16:21:30 Wednesday 20 August 2025

Useless rules to be aware of

The Weekend Sun editor Daniel Hutchinson investigates an airline's tattoo ban and other bizarre rules.

Straight out of the ‘totally useless gestures' category is Air New Zealand's lifting of a ban on tattoos this week. If you didn't actually know about the tattoo ban, there's a reason for that. It's because cabin crew wear clothes when they are working.

The most skin you're likely to see is a face or a cheeky bit of forearm.

The story is not really about how awesome the airline is for relaxing the ban, but how futile it was in the first place.

You certainly don't want to be handed a boiled sweet by someone with a bad word tattooed on their forehead, but I imagine you could weed those ones out at the interview process.

Think about all those people who had tried and failed to become cabin crew because of a forbidden mark on other parts of their body.

The shame at the interview process must have been unbearable - forced to drop your socks to reveal the smoking gun or the dolphin neatly etched behind an ankle.

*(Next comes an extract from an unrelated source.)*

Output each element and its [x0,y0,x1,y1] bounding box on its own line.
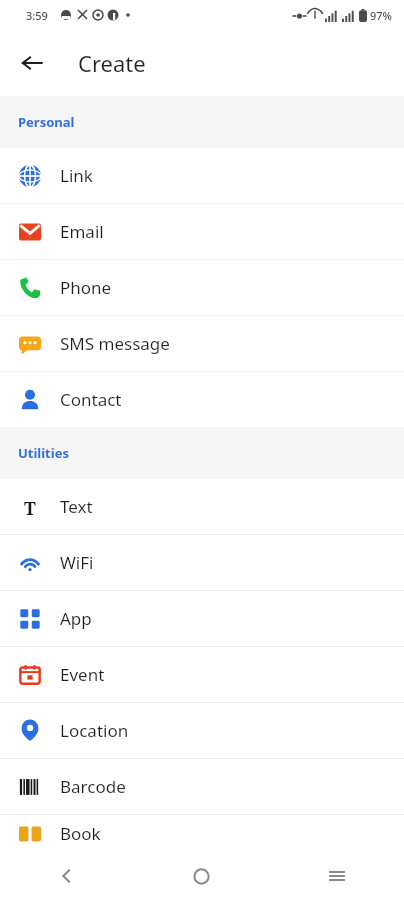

Were they worried about the chaos at 10,000 metres when Minnie Mouse suddenly peeked out from behind a blouse?

How many crew were secretly carrying ink, living in fear of the day when someone would spot it, never able to lounge on the beach in case an eagle-eyed colleague dobbed them in?

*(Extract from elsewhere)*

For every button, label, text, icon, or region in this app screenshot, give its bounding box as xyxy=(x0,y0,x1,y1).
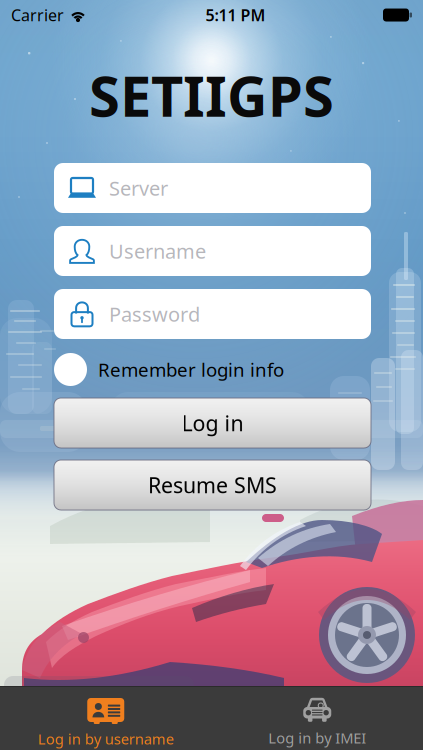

Now that the rules have been relaxed, I expect we are going to see men in short-sleeved shirts and women without scarves.

Are we ready for that?

Other funky rules

There are plenty of other weird rules either consigned to history, in play at the moment or even under consideration so we thought we should take a look at some of them.

No nukes

You will be happy to know it is illegal to possess a nuclear weapon. Additional to that rule, if you happen to stumble across any uranium, you must report it within three months.

So please, please, don't leave the uranium lying around in the boot for years.

This isn't as bonkers as it sounds and follows the discovery of uranium in the Buller Gorge in the 1950s.

There were serious discussions for several decades, and plans drawn up for a nuclear power station in New Zealand.

Don't worry uranium hoarders, the ‘no nukes' rule of the 1980s doesn't specifically ban nuclear power generation in New Zealand.

Paint it black

John Henry Ford was ahead of his time with one of his more famous rules.

'Any customer can have a car painted any colour that he wants so long as it is black”.

We have come a long way since then and now you can choose from a whole range of interesting colours.

Everybody chooses silver.

Whale of a tale

Back in New Zealand, some people may not be aware that it is against the law to make a loud noise near a whale.

The Marine Mammals Protection Regulations state that 'no person shall make any loud or disturbing noise near whales”.

About this time last year, the Matariki fireworks were postponed in Wellington because of this. Fortunately the whale swam off anyway. The fireworks were detonated the following weekend, terrifying small children and every other non-human creature within 10km.

While we are on the subject of whales, it is worth noting that whaling is banned in Oklahoma. This sounds like a great idea — after all, whaling is banned in many places around the world to protect declining whale populations. But there hasn't been a naturally occurring whale in Oklahoma in... forever. The state is landlocked.

No togs in the pool please

Earlier this year, a woman was told to cover up at the Albany Stadium Pool after making the mistake of wearing a bikini.

That confused everyone, because if you can't wear your togs in the pool where are you supposed to wear them?

Taking the p!$$

Is the bikini rule the same as the ‘no peeing in a public place' rule? This is a bit of a catch-22 rule this one.

Basically you have a perfectly legitimate defence under New Zealand law if you have 'reasonable grounds for believing you would not be observed”.

So, it's only legal if nobody sees you.

That's not much different to the current cannabis laws, but don't worry, they're fixing that.

If you want to find more dignified legislation, you only have to head to Scotland.

Scots who really need to go are in luck: the country has an old law on the books saying that if a stranger knocks on your door asking to use the toilet you must let them in.

Cannabis reform

Cannabis is illegal, of course, but, once again, this is only effective if someone sees you.

A proposed law change will allow people to smoke it in private.

Is the Government giggling?

Is that the sweet smell of a tax rising up through the air?

Poor old Winnie

Winnie is banned in Tuszyn, Poland.

The cartoon character has been deemed an 'inappropriate hermaphrodite” because he is non-gender-specific. I guess that's what happens when you don't wear pants.